--- START ---

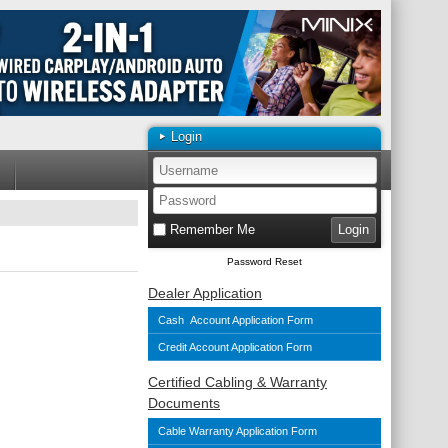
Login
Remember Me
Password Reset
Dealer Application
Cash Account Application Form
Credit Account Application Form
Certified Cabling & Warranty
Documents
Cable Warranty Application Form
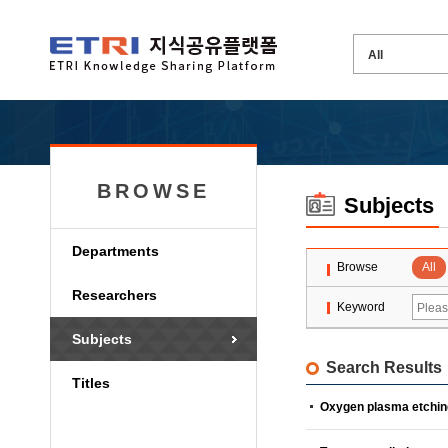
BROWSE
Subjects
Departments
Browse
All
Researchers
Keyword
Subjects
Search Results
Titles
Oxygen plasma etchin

--- END ---
--- START ---

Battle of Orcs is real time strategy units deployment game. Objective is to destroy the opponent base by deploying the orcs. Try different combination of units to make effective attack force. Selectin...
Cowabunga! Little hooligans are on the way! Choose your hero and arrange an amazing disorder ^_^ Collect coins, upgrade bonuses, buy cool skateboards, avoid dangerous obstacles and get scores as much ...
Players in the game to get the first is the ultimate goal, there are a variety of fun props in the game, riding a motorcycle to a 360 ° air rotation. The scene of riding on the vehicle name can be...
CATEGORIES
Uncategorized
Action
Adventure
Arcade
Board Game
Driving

--- END ---

Starting at the line above that holds "Credit Account Application Form", repeat every line exactly down to and including the line that holds "Oxygen plasma etchin", then stop. Do not carry over any pictures.

- _Answer box_
Credit Account Application Form
Certified Cabling & Warranty
Documents
Cable Warranty Application Form
BROWSE
Subjects
Departments
Browse
All
Researchers
Keyword
Subjects
Search Results
Titles
Oxygen plasma etchin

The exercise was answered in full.